Although the records contain pictures, repeat only the text of every line exactly.

[Collected data]
------------------------------------------------
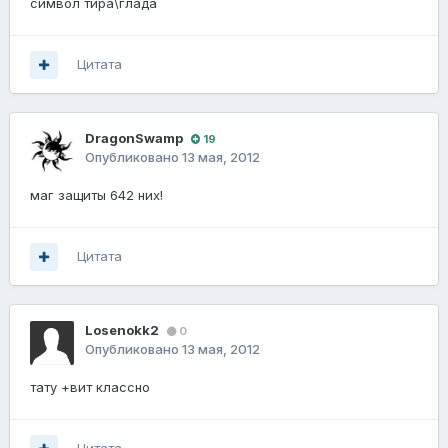
символ тира\глада
Цитата
DragonSwamp
19
Опубликовано
13 мая, 2012
маг защиты 642 них!
Цитата
Losenokk2
0
Опубликовано
13 мая, 2012
тату +вит классно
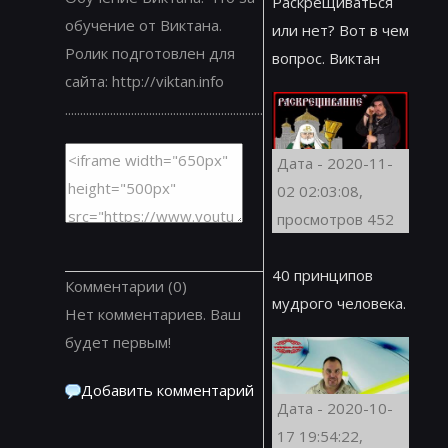
Раскрещиваться
обучение от Виктана.
или нет? Вот в чем
Ролик подготовлен для
вопрос. Виктан
сайта: http://viktan.info
..................................................................
Дата - 2020-11-
02 02:03:08,
просмотров 452
40 принципов
Комментарии
(0)
мудрого человека.
Нет комментариев. Ваш
будет первым!
Добавить комментарий
Дата - 2020-10-
17 19:54:22,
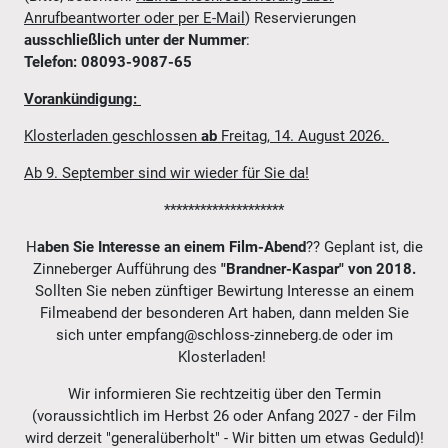
Anrufbeantworter oder per E-Mail
) Reservierungen
ausschließlich unter der Nummer
:
Telefon: 08093-9087-65
Vorankündigung:
Klosterladen geschlossen
ab
Freitag, 14. August 2026.
Ab 9. September sind wir wieder für Sie da!
********************
H
aben Sie Interesse an einem
Film-Abend
?? Geplant ist, die
Zinneberger Aufführung des
"Brandner-Kaspar" von 2018.
Sollten Sie neben zünftiger Bewirtung Interesse an einem
Filmeabend der besonderen Art haben, dann melden Sie
sich unter empfang@schloss-zinneberg.de oder im
Klosterladen!
Wir informieren Sie rechtzeitig über den Termin
(voraussichtlich im Herbst 26 oder Anfang 2027 - der Film
wird derzeit "generalüberholt" - Wir bitten um etwas Geduld)!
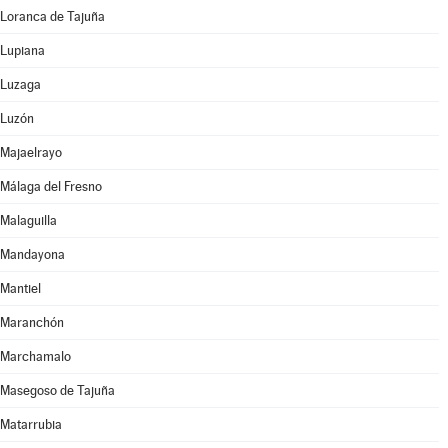
Loranca de Tajuña
Lupiana
Luzaga
Luzón
Majaelrayo
Málaga del Fresno
Malaguilla
Mandayona
Mantiel
Maranchón
Marchamalo
Masegoso de Tajuña
Matarrubia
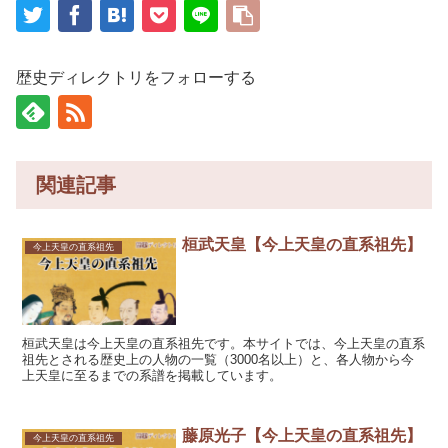
歴史ディレクトリをフォローする
関連記事
桓武天皇【今上天皇の直系祖先】
今上天皇の直系祖先
桓武天皇は今上天皇の直系祖先です。本サイトでは、今上天皇の直系
祖先とされる歴史上の人物の一覧（3000名以上）と、各人物から今
上天皇に至るまでの系譜を掲載しています。
藤原光子【今上天皇の直系祖先】
今上天皇の直系祖先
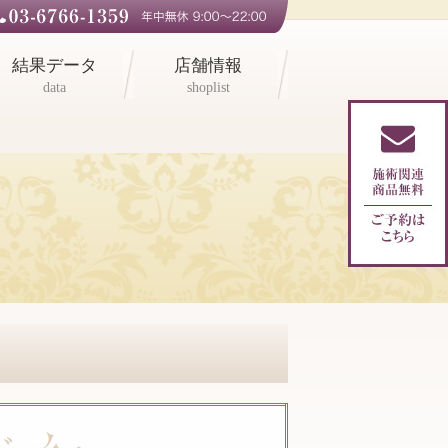
結果データ
店舗情報
data
shoplist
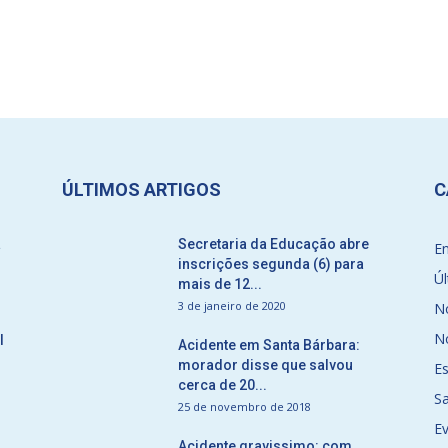
ÚLTIMOS ARTIGOS
C
a
Secretaria da Educação abre
E
inscrições segunda (6) para
Úl
mais de 12...
3 de janeiro de 2020
No
No
l
Acidente em Santa Bárbara:
morador disse que salvou
E
cerca de 20...
S
25 de novembro de 2018
E
Acidente gravissimo: com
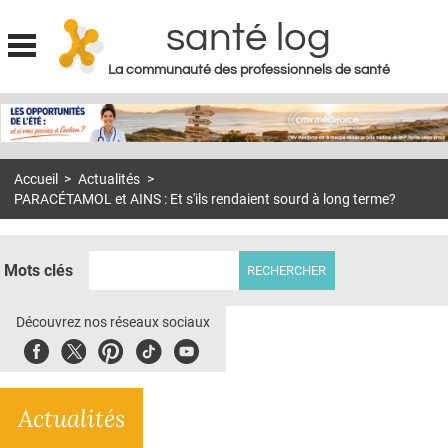
santé log
La communauté des professionnels de santé
Jump to navigation
MON COMPTE
ABONNEMENT
Accueil
>
Actualités
>
S'ABONNER À LA REVUE SOIN À DOMICILE
PARACÉTAMOL et AINS : Et s'ils rendaient sourd à long terme?
ACTUS
DOSSIERS
Mots clés
RÉSEAUX
Découvrez nos réseaux sociaux
E-REVUE SAD
Facebook
Twitter
Pinterest
Tiktok
Youbute
THÉMA
Actualités
L'APP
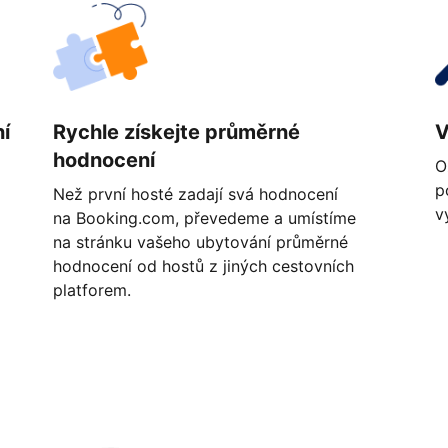
í
Rychle získejte průměrné
V
hodnocení
O
p
Než první hosté zadají svá hodnocení
v
na Booking.com, převedeme a umístíme
na stránku vašeho ubytování průměrné
hodnocení od hostů z jiných cestovních
platforem.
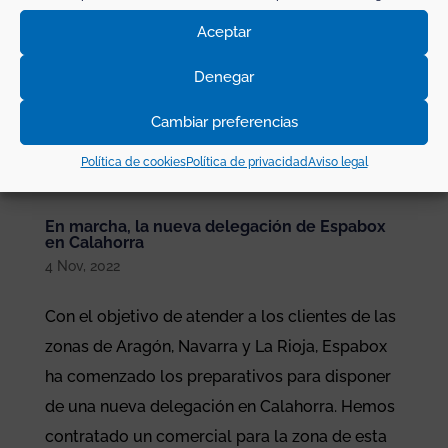
Aceptar
Denegar
Cambiar preferencias
Política de cookies
Política de privacidad
Aviso legal
En marcha, la nueva delegación de Espabox
en Calahorra
4 Nov, 2022
Con el objetivo de atender a los clientes de las
zonas de Aragón, Navarra y La Rioja, Espabox
ha comenzado los preparativos para disponer
de una nueva delegación en Calahorra. Hemos
contratado un comercial para la zona de esta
------------------------------------------------
== ANSWER AREA ==
символ тира\глада
Цитата
DragonSwamp
19
Опубликовано
13 мая, 2012
маг защиты 642 них!
Цитата
Losenokk2
0
Опубликовано
13 мая, 2012
тату +вит классно
Раскрещиваться
обучение от Виктана.
или нет? Вот в чем
Ролик подготовлен для
вопрос. Виктан
сайта: http://viktan.info
..................................................................
Дата - 2020-11-
02 02:03:08,
просмотров 452
40 принципов
Комментарии
(0)
мудрого человека.
Нет комментариев. Ваш
будет первым!
Добавить комментарий
Дата - 2020-10-
17 19:54:22,
Anrufbeantworter oder per E-Mail
) Reservierungen
ausschließlich unter der Nummer
:
Telefon: 08093-9087-65
Vorankündigung:
Klosterladen geschlossen
ab
Freitag, 14. August 2026.
Ab 9. September sind wir wieder für Sie da!
********************
H
aben Sie Interesse an einem
Film-Abend
?? Geplant ist, die
Zinneberger Aufführung des
"Brandner-Kaspar" von 2018.
Sollten Sie neben zünftiger Bewirtung Interesse an einem
Filmeabend der besonderen Art haben, dann melden Sie
sich unter empfang@schloss-zinneberg.de oder im
Klosterladen!
Wir informieren Sie rechtzeitig über den Termin
(voraussichtlich im Herbst 26 oder Anfang 2027 - der Film
wird derzeit "generalüberholt" - Wir bitten um etwas Geduld)!
Loranca de Tajuña
Lupiana
Luzaga
Luzón
Majaelrayo
Málaga del Fresno
Malaguilla
Mandayona
Mantiel
Maranchón
Marchamalo
Masegoso de Tajuña
Matarrubia
歴史ディレクトリをフォローする
関連記事
桓武天皇【今上天皇の直系祖先】
今上天皇の直系祖先
桓武天皇は今上天皇の直系祖先です。本サイトでは、今上天皇の直系
祖先とされる歴史上の人物の一覧（3000名以上）と、各人物から今
上天皇に至るまでの系譜を掲載しています。
藤原光子【今上天皇の直系祖先】
今上天皇の直系祖先
結果データ
店舗情報
data
shoplist
ÚLTIMOS ARTIGOS
C
a
Secretaria da Educação abre
E
inscrições segunda (6) para
Úl
mais de 12...
3 de janeiro de 2020
No
No
l
Acidente em Santa Bárbara:
morador disse que salvou
E
cerca de 20...
S
25 de novembro de 2018
E
Acidente gravissimo: com
santé log
La communauté des professionnels de santé
Jump to navigation
MON COMPTE
ABONNEMENT
Accueil
>
Actualités
>
S'ABONNER À LA REVUE SOIN À DOMICILE
PARACÉTAMOL et AINS : Et s'ils rendaient sourd à long terme?
ACTUS
DOSSIERS
Mots clés
RÉSEAUX
Découvrez nos réseaux sociaux
E-REVUE SAD
Facebook
Twitter
Pinterest
Tiktok
Youbute
THÉMA
Actualités
L'APP
í
Rychle získejte průměrné
V
hodnocení
O
p
Než první hosté zadají svá hodnocení
v
na Booking.com, převedeme a umístíme
na stránku vašeho ubytování průměrné
hodnocení od hostů z jiných cestovních
platforem.
Aceptar
Denegar
Cambiar preferencias
Política de cookies
Política de privacidad
Aviso legal
En marcha, la nueva delegación de Espabox
en Calahorra
4 Nov, 2022
Con el objetivo de atender a los clientes de las
zonas de Aragón, Navarra y La Rioja, Espabox
ha comenzado los preparativos para disponer
de una nueva delegación en Calahorra. Hemos
contratado un comercial para la zona de esta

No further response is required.